- Material for this exercise -
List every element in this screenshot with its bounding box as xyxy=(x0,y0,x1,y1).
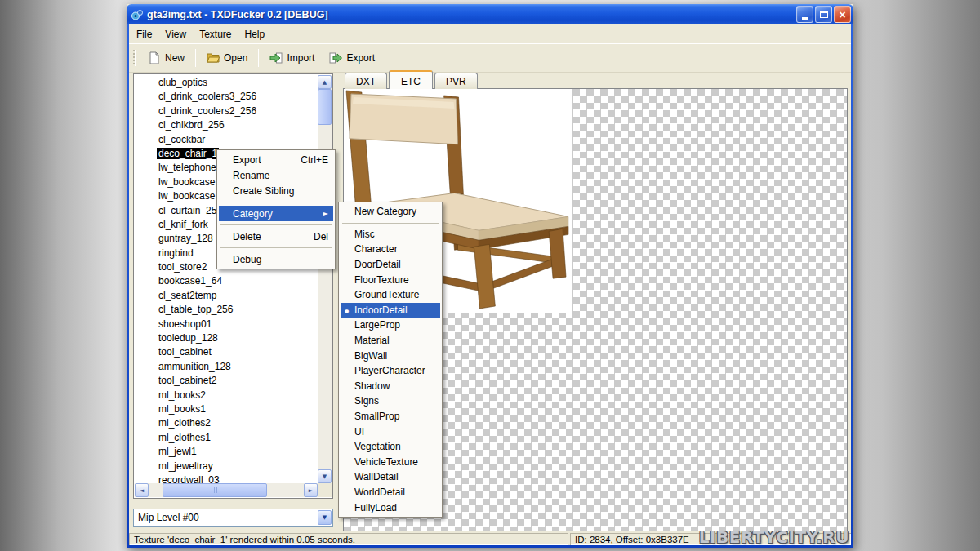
context-menu-delete[interactable]: DeleteDel xyxy=(219,229,333,244)
vertical-scrollbar[interactable]: ▲ ▼ xyxy=(318,75,332,483)
submenu-item[interactable]: Misc xyxy=(341,227,440,242)
toolbar: New Open Import Export xyxy=(129,43,851,73)
texture-list-item[interactable]: shoeshop01 xyxy=(135,318,318,331)
window-border-bottom xyxy=(127,545,853,548)
export-button[interactable]: Export xyxy=(322,48,382,68)
submenu-item[interactable]: DoorDetail xyxy=(341,257,440,273)
export-label: Export xyxy=(346,52,375,64)
texture-list-item[interactable]: cl_table_top_256 xyxy=(135,303,318,317)
window-border-left xyxy=(127,24,129,548)
submenu-item[interactable]: LargeProp xyxy=(341,318,440,333)
tab-pvr[interactable]: PVR xyxy=(434,73,478,89)
submenu-item[interactable]: WorldDetail xyxy=(341,485,440,500)
horizontal-scrollbar[interactable]: ◄ ► xyxy=(135,483,318,497)
submenu-item[interactable]: PlayerCharacter xyxy=(341,363,440,379)
import-label: Import xyxy=(287,52,314,64)
title-bar[interactable]: gta3img.txt - TXDFucker 0.2 [DEBUG] × xyxy=(127,4,853,24)
window-border-right xyxy=(851,24,853,548)
open-label: Open xyxy=(224,52,247,64)
submenu-item[interactable]: Signs xyxy=(341,393,440,409)
menu-help[interactable]: Help xyxy=(238,26,272,42)
texture-list-item[interactable]: ml_clothes1 xyxy=(135,431,318,445)
texture-list-item[interactable]: cl_cockbar xyxy=(135,133,318,147)
dropdown-button[interactable]: ▼ xyxy=(318,510,332,525)
submenu-item[interactable]: VehicleTexture xyxy=(341,455,440,470)
tab-dxt[interactable]: DXT xyxy=(345,73,387,89)
texture-list-item[interactable]: ml_jewl1 xyxy=(135,445,318,459)
scrollbar-corner xyxy=(318,483,332,497)
submenu-item[interactable]: FloorTexture xyxy=(341,272,440,287)
submenu-item[interactable]: Vegetation xyxy=(341,439,440,455)
menu-file[interactable]: File xyxy=(130,26,158,42)
texture-list-item[interactable]: cl_chlkbrd_256 xyxy=(135,118,318,132)
texture-list-item[interactable]: ml_books1 xyxy=(135,402,318,416)
texture-list-item[interactable]: cl_seat2temp xyxy=(135,289,318,303)
new-button[interactable]: New xyxy=(140,48,192,68)
scroll-right-icon: ► xyxy=(309,487,313,494)
texture-list-item[interactable]: ml_books2 xyxy=(135,389,318,402)
tab-etc[interactable]: ETC xyxy=(389,70,433,89)
context-menu-create-sibling[interactable]: Create Sibling xyxy=(219,183,333,198)
scroll-left-button[interactable]: ◄ xyxy=(135,483,149,497)
maximize-button[interactable] xyxy=(815,6,832,23)
scroll-right-button[interactable]: ► xyxy=(304,483,318,497)
maximize-icon xyxy=(820,11,828,18)
submenu-item[interactable]: BigWall xyxy=(341,348,440,363)
menu-view[interactable]: View xyxy=(158,26,193,42)
submenu-item[interactable]: WallDetail xyxy=(341,469,440,485)
desktop-background: gta3img.txt - TXDFucker 0.2 [DEBUG] × Fi… xyxy=(0,0,980,551)
context-menu-rename[interactable]: Rename xyxy=(219,167,333,183)
submenu-item[interactable]: UI xyxy=(341,424,440,439)
menu-separator xyxy=(342,223,439,224)
toolbar-separator xyxy=(258,49,259,67)
texture-list-item[interactable]: cl_drink_coolers3_256 xyxy=(135,90,318,104)
texture-list-item[interactable]: ml_clothes2 xyxy=(135,416,318,430)
texture-list-item[interactable]: cl_drink_coolers2_256 xyxy=(135,104,318,118)
context-menu-export[interactable]: ExportCtrl+E xyxy=(219,152,333,167)
texture-list-item[interactable]: tool_cabinet2 xyxy=(135,374,318,388)
texture-list-item[interactable]: tooledup_128 xyxy=(135,331,318,345)
context-menu-category[interactable]: Category► xyxy=(219,206,333,221)
submenu-item[interactable]: GroundTexture xyxy=(341,287,440,303)
texture-list-item[interactable]: club_optics xyxy=(135,76,318,90)
new-label: New xyxy=(165,52,185,64)
radio-bullet-icon: ● xyxy=(345,307,349,313)
vertical-scroll-thumb[interactable] xyxy=(318,89,332,125)
texture-list: club_optics cl_drink_coolers3_256 cl_dri… xyxy=(133,73,333,499)
scroll-up-button[interactable]: ▲ xyxy=(318,75,332,89)
open-button[interactable]: Open xyxy=(199,48,255,68)
toolbar-grip[interactable] xyxy=(133,50,136,66)
texture-list-item[interactable]: ml_jeweltray xyxy=(135,460,318,473)
mip-level-value: Mip Level #00 xyxy=(138,512,199,523)
scroll-grip xyxy=(212,487,219,493)
import-button[interactable]: Import xyxy=(262,48,322,68)
close-icon: × xyxy=(839,9,845,20)
submenu-item[interactable]: FullyLoad xyxy=(341,500,440,515)
app-icon xyxy=(131,8,144,21)
texture-list-item[interactable]: bookcase1_64 xyxy=(135,274,318,288)
menu-texture[interactable]: Texture xyxy=(193,26,238,42)
category-submenu: New Category Misc Character DoorDetail F… xyxy=(338,202,443,518)
submenu-item[interactable]: Shadow xyxy=(341,379,440,394)
submenu-item[interactable]: SmallProp xyxy=(341,409,440,424)
submenu-item[interactable]: Material xyxy=(341,333,440,349)
scroll-down-button[interactable]: ▼ xyxy=(318,469,332,483)
texture-list-item[interactable]: tool_cabinet xyxy=(135,345,318,359)
submenu-item[interactable]: Character xyxy=(341,242,440,257)
texture-list-item[interactable]: recordwall_03 xyxy=(135,473,318,483)
status-message: Texture 'deco_chair_1' rendered within 0… xyxy=(129,533,568,545)
import-icon xyxy=(270,51,283,64)
context-menu-debug[interactable]: Debug xyxy=(219,251,333,267)
submenu-item-selected[interactable]: ●IndoorDetail xyxy=(341,303,440,318)
horizontal-scroll-thumb[interactable] xyxy=(163,483,267,497)
submenu-arrow-icon: ► xyxy=(323,210,328,217)
minimize-button[interactable] xyxy=(796,6,813,23)
close-button[interactable]: × xyxy=(834,6,851,23)
scroll-down-icon: ▼ xyxy=(323,473,327,480)
texture-list-item[interactable]: ammunition_128 xyxy=(135,360,318,374)
menu-separator xyxy=(220,247,332,248)
window-title: gta3img.txt - TXDFucker 0.2 [DEBUG] xyxy=(147,9,793,20)
mip-level-dropdown[interactable]: Mip Level #00 ▼ xyxy=(133,509,333,527)
submenu-new-category[interactable]: New Category xyxy=(341,204,440,220)
menu-separator xyxy=(220,202,332,202)
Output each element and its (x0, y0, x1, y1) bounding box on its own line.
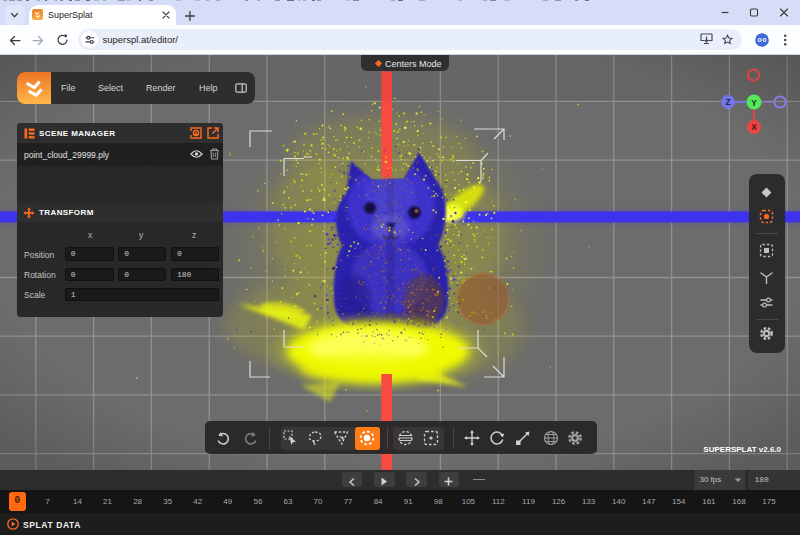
svg-text:X: X (751, 122, 757, 132)
svg-text:Y: Y (751, 98, 757, 108)
svg-text:Z: Z (725, 97, 730, 107)
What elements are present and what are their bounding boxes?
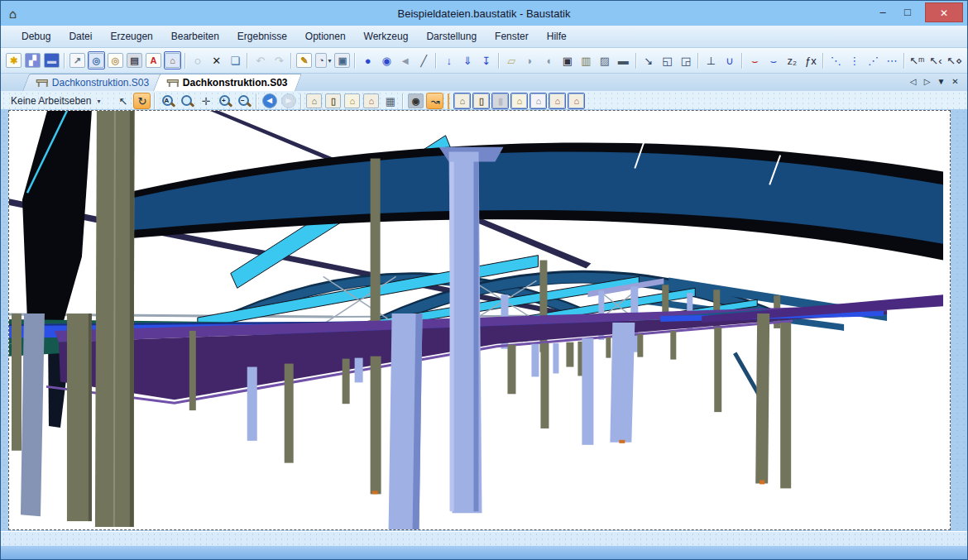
print-preview-button[interactable]: ◎ [88,51,105,69]
menu-hilfe[interactable]: Hilfe [538,27,576,45]
pick-angle-button[interactable]: ↖‹ [927,51,945,69]
titlebar[interactable]: ⌂ Beispieldateien.baustatik - Baustatik … [1,1,967,26]
copy-button[interactable]: ❏ [227,51,244,69]
select-node-button[interactable]: ◉ [378,51,395,69]
minimize-button[interactable]: – [870,2,895,23]
view-side-button[interactable]: ⌂ [362,93,380,109]
u-profile-button[interactable]: ∪ [721,51,739,69]
view-front-icon: ▯ [325,93,341,108]
view-isometric-button[interactable]: ⌂ [305,93,323,109]
load-frame-button[interactable]: ◱ [659,51,676,69]
path-animation-button[interactable]: ↝ [426,93,443,109]
print-button[interactable]: ▤ [126,51,143,69]
maximize-button[interactable]: □ [895,2,920,23]
select-hatch-button[interactable]: ▨ [597,51,614,69]
camera-view-button[interactable]: ◉ [407,93,424,109]
open-file-button[interactable]: ▞ [24,51,41,69]
home-view-button[interactable]: ⌂ [164,51,181,69]
rotate-view-button[interactable]: ↻ [133,93,151,109]
create-area-button[interactable]: ▱ [503,51,520,69]
distribute-nodes-button[interactable]: ⋰ [865,51,882,69]
insert-support-button[interactable]: ⊥ [702,51,720,69]
close-button[interactable]: ✕ [925,2,963,22]
view-preset-front-button[interactable]: ▯ [472,93,490,109]
select-slab-button[interactable]: ▬ [615,51,632,69]
workplane-select[interactable]: Keine Arbeitseben ▾ [6,94,107,108]
new-document-button[interactable]: ✱ [5,51,22,69]
menu-optionen[interactable]: Optionen [296,27,355,45]
function-editor-button[interactable]: ƒx [803,51,820,69]
pan-view-button[interactable]: ✛ [197,93,214,109]
view-next-button[interactable]: ▶ [280,93,297,109]
merge-nodes-button[interactable]: ↧ [477,51,495,69]
view-preset-isometric-button[interactable]: ⌂ [453,93,471,109]
moment-diagram-button[interactable]: ⌣ [746,51,764,69]
menu-erzeugen[interactable]: Erzeugen [101,27,161,45]
toolbar-separator [354,53,356,69]
view-preset-roof-button[interactable]: ⌂ [510,93,528,109]
menu-ergebnisse[interactable]: Ergebnisse [228,27,296,45]
pick-measure-button[interactable]: ↖ᵐ [908,51,926,69]
view-preset-outline-button[interactable]: ⌂ [530,93,547,109]
menu-werkzeug[interactable]: Werkzeug [355,27,418,45]
create-haunch-button[interactable]: ◖ [540,51,558,69]
load-import-button[interactable]: ↘ [640,51,658,69]
view-preset-side-left-button[interactable]: ⌂ [549,93,566,109]
edit-properties-button[interactable]: ✎ [295,51,313,69]
page-preview-button[interactable]: ◎ [107,51,124,69]
menu-darstellung[interactable]: Darstellung [417,27,486,45]
zoom-in-button[interactable]: + [216,93,233,109]
move-node-button[interactable]: ⋯ [884,51,901,69]
menu-bearbeiten[interactable]: Bearbeiten [162,27,228,45]
export-view-button[interactable]: ↗ [69,51,86,69]
undo-button[interactable]: ↶ [252,51,269,69]
shear-diagram-button[interactable]: ⌣ [765,51,783,69]
redo-button[interactable]: ↷ [271,51,288,69]
view-preset-side-right-button[interactable]: ⌂ [568,93,585,109]
toggle-grid-button[interactable]: ▦ [381,93,399,109]
zoom-dynamic-button[interactable] [178,93,195,109]
select-plate-button[interactable]: ▥ [577,51,595,69]
tabs-menu-button[interactable]: ▼ [934,75,948,89]
select-cursor-button[interactable]: ↖ [114,93,132,109]
pick-diamond-button[interactable]: ↖⋄ [946,51,963,69]
toolbar-separator [290,53,292,69]
view-front-button[interactable]: ▯ [324,93,342,109]
tabs-menu-icon: ▼ [937,78,946,86]
split-line-button[interactable]: ⇓ [459,51,477,69]
z2-diagram-button[interactable]: z₂ [784,51,801,69]
tabs-scroll-right-button[interactable]: ▷ [920,75,934,89]
delete-selection-button[interactable]: ✕ [208,51,225,69]
view-previous-button[interactable]: ◀ [261,93,278,109]
mirror-node-button[interactable]: ⋮ [846,51,864,69]
tabs-scroll-left-button[interactable]: ◁ [906,75,920,89]
viewport-settings-button[interactable]: ▣ [333,51,351,69]
toolbar-separator [498,53,500,69]
menu-fenster[interactable]: Fenster [486,27,538,45]
view-top-button[interactable]: ⌂ [343,93,361,109]
open-file-icon: ▞ [25,53,41,68]
zoom-window-button[interactable]: A [159,93,176,109]
tab-active[interactable]: Dachkonstruktion.S03 [153,74,302,91]
tab[interactable]: Dachkonstruktion.S03 [22,74,163,91]
pdf-export-button[interactable]: A [145,51,162,69]
save-file-button[interactable]: ▬ [43,51,60,69]
load-tray-button[interactable]: ◲ [678,51,695,69]
tabs-close-button[interactable]: ✕ [948,75,962,89]
create-line-button[interactable]: ╱ [415,51,433,69]
lasso-select-button[interactable]: ◌ [189,51,207,69]
select-hatch-icon: ▨ [600,55,610,66]
select-element-button[interactable]: ◄ [396,51,414,69]
zoom-out-button[interactable]: − [235,93,252,109]
create-node-button[interactable]: ● [359,51,376,69]
copy-node-down-button[interactable]: ⋱ [827,51,845,69]
menu-debug[interactable]: Debug [12,27,60,45]
create-profile-button[interactable]: ◗ [521,51,539,69]
render-mode-button[interactable]: ◔▾ [314,51,332,69]
select-panel-button[interactable]: ▣ [559,51,577,69]
menu-datei[interactable]: Datei [60,27,101,45]
path-animation-icon: ↝ [430,96,439,107]
view-preset-blank-button[interactable]: ▮ [491,93,509,109]
viewport-3d[interactable] [8,110,951,530]
insert-node-on-line-button[interactable]: ↓ [440,51,458,69]
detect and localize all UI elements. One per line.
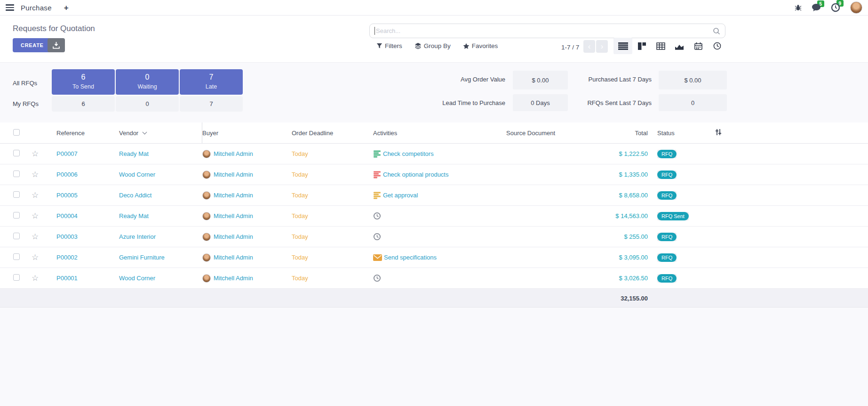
vendor-link[interactable]: Azure Interior <box>119 233 156 240</box>
list-view-icon[interactable] <box>613 38 632 54</box>
activities-header[interactable]: Activities <box>373 130 506 137</box>
favorite-star-icon[interactable]: ☆ <box>32 170 39 179</box>
activity-cell[interactable]: Check competitors <box>373 150 506 158</box>
select-all-checkbox[interactable] <box>13 129 20 136</box>
plus-icon[interactable]: + <box>64 4 69 12</box>
buyer-header[interactable]: Buyer <box>202 130 292 137</box>
order-deadline: Today <box>292 212 308 219</box>
create-button[interactable]: CREATE <box>13 38 52 52</box>
buyer-link[interactable]: Mitchell Admin <box>214 212 253 219</box>
messages-icon[interactable]: 5 <box>812 3 821 12</box>
total-amount: $ 3,026.50 <box>619 275 648 282</box>
favorite-star-icon[interactable]: ☆ <box>32 253 39 262</box>
activity-label[interactable]: Check optional products <box>383 171 448 178</box>
vendor-link[interactable]: Ready Mat <box>119 212 149 219</box>
buyer-link[interactable]: Mitchell Admin <box>214 254 253 261</box>
buyer-link[interactable]: Mitchell Admin <box>214 150 253 157</box>
buyer-link[interactable]: Mitchell Admin <box>214 275 253 282</box>
row-checkbox[interactable] <box>13 212 20 219</box>
table-row[interactable]: ☆ P00003 Azure Interior Mitchell Admin T… <box>0 227 868 247</box>
favorite-star-icon[interactable]: ☆ <box>32 232 39 241</box>
export-button[interactable] <box>48 38 65 52</box>
reference-header[interactable]: Reference <box>45 130 119 137</box>
search-input[interactable] <box>375 27 713 34</box>
pivot-view-icon[interactable] <box>651 38 670 54</box>
activity-cell[interactable]: Check optional products <box>373 171 506 179</box>
reference-link[interactable]: P00002 <box>56 254 78 261</box>
bug-icon[interactable] <box>795 4 802 11</box>
buyer-link[interactable]: Mitchell Admin <box>214 171 253 178</box>
reference-link[interactable]: P00005 <box>56 192 78 199</box>
activity-cell[interactable]: Send specifications <box>373 254 506 261</box>
order-deadline: Today <box>292 171 308 178</box>
activity-clock-icon[interactable]: 9 <box>831 3 840 12</box>
optional-columns-icon[interactable] <box>708 129 868 137</box>
total-amount: $ 14,563.00 <box>615 212 648 219</box>
deadline-header[interactable]: Order Deadline <box>292 130 373 137</box>
vendor-link[interactable]: Wood Corner <box>119 275 155 282</box>
activity-view-icon[interactable] <box>708 38 726 54</box>
user-avatar[interactable] <box>850 1 862 14</box>
row-checkbox[interactable] <box>13 233 20 239</box>
my-to-send-count[interactable]: 6 <box>52 96 115 112</box>
vendor-link[interactable]: Ready Mat <box>119 150 149 157</box>
buyer-avatar <box>202 212 211 220</box>
vendor-link[interactable]: Wood Corner <box>119 171 155 178</box>
tile-late[interactable]: 7 Late <box>180 69 243 95</box>
activity-label[interactable]: Check competitors <box>383 150 434 157</box>
reference-link[interactable]: P00003 <box>56 233 78 240</box>
activity-label[interactable]: Get approval <box>383 192 418 199</box>
vendor-header[interactable]: Vendor <box>119 122 202 143</box>
reference-link[interactable]: P00006 <box>56 171 78 178</box>
favorite-star-icon[interactable]: ☆ <box>32 274 39 283</box>
row-checkbox[interactable] <box>13 274 20 281</box>
my-waiting-count[interactable]: 0 <box>116 96 179 112</box>
activity-cell[interactable] <box>373 274 506 282</box>
kanban-view-icon[interactable] <box>632 38 651 54</box>
app-name[interactable]: Purchase <box>21 4 52 12</box>
filters-button[interactable]: Filters <box>376 42 402 49</box>
vendor-link[interactable]: Gemini Furniture <box>119 254 165 261</box>
table-row[interactable]: ☆ P00005 Deco Addict Mitchell Admin Toda… <box>0 185 868 206</box>
reference-link[interactable]: P00007 <box>56 150 78 157</box>
all-rfqs-label: All RFQs <box>13 80 37 87</box>
buyer-avatar <box>202 150 211 158</box>
tile-waiting[interactable]: 0 Waiting <box>116 69 179 95</box>
my-late-count[interactable]: 7 <box>180 96 243 112</box>
favorites-button[interactable]: Favorites <box>463 42 498 49</box>
pager-prev-button[interactable]: ‹ <box>583 40 595 53</box>
purchase-dashboard: All RFQs My RFQs 6 To Send 0 Waiting 7 L… <box>0 63 868 122</box>
vendor-link[interactable]: Deco Addict <box>119 192 151 199</box>
activity-cell[interactable] <box>373 212 506 220</box>
calendar-view-icon[interactable] <box>689 38 708 54</box>
buyer-link[interactable]: Mitchell Admin <box>214 233 253 240</box>
group-by-button[interactable]: Group By <box>414 42 451 49</box>
favorite-star-icon[interactable]: ☆ <box>32 149 39 158</box>
search-bar[interactable] <box>369 24 725 38</box>
table-row[interactable]: ☆ P00002 Gemini Furniture Mitchell Admin… <box>0 247 868 268</box>
row-checkbox[interactable] <box>13 150 20 156</box>
row-checkbox[interactable] <box>13 171 20 177</box>
graph-view-icon[interactable] <box>670 38 689 54</box>
apps-menu-icon[interactable] <box>6 4 14 11</box>
table-row[interactable]: ☆ P00007 Ready Mat Mitchell Admin Today … <box>0 144 868 164</box>
table-row[interactable]: ☆ P00004 Ready Mat Mitchell Admin Today … <box>0 206 868 227</box>
favorite-star-icon[interactable]: ☆ <box>32 211 39 220</box>
activity-cell[interactable] <box>373 233 506 241</box>
activity-cell[interactable]: Get approval <box>373 192 506 199</box>
status-header[interactable]: Status <box>652 130 708 137</box>
table-row[interactable]: ☆ P00001 Wood Corner Mitchell Admin Toda… <box>0 268 868 289</box>
source-header[interactable]: Source Document <box>506 130 560 137</box>
buyer-link[interactable]: Mitchell Admin <box>214 192 253 199</box>
pager-next-button[interactable]: › <box>596 40 608 53</box>
status-badge: RFQ <box>657 274 677 283</box>
row-checkbox[interactable] <box>13 191 20 198</box>
activity-label[interactable]: Send specifications <box>384 254 437 261</box>
table-row[interactable]: ☆ P00006 Wood Corner Mitchell Admin Toda… <box>0 164 868 185</box>
row-checkbox[interactable] <box>13 253 20 260</box>
total-header[interactable]: Total <box>560 130 652 137</box>
reference-link[interactable]: P00004 <box>56 212 78 219</box>
tile-to-send[interactable]: 6 To Send <box>52 69 115 95</box>
reference-link[interactable]: P00001 <box>56 275 78 282</box>
favorite-star-icon[interactable]: ☆ <box>32 191 39 200</box>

- What the task asks -
Which lines in the data above hold the word "RFQs"? Return each of them.

- Output for this task -
all-rfqs-label: All RFQs <box>13 80 37 87</box>
purchase-dashboard: All RFQs My RFQs 6 To Send 0 Waiting 7 L… <box>0 63 868 122</box>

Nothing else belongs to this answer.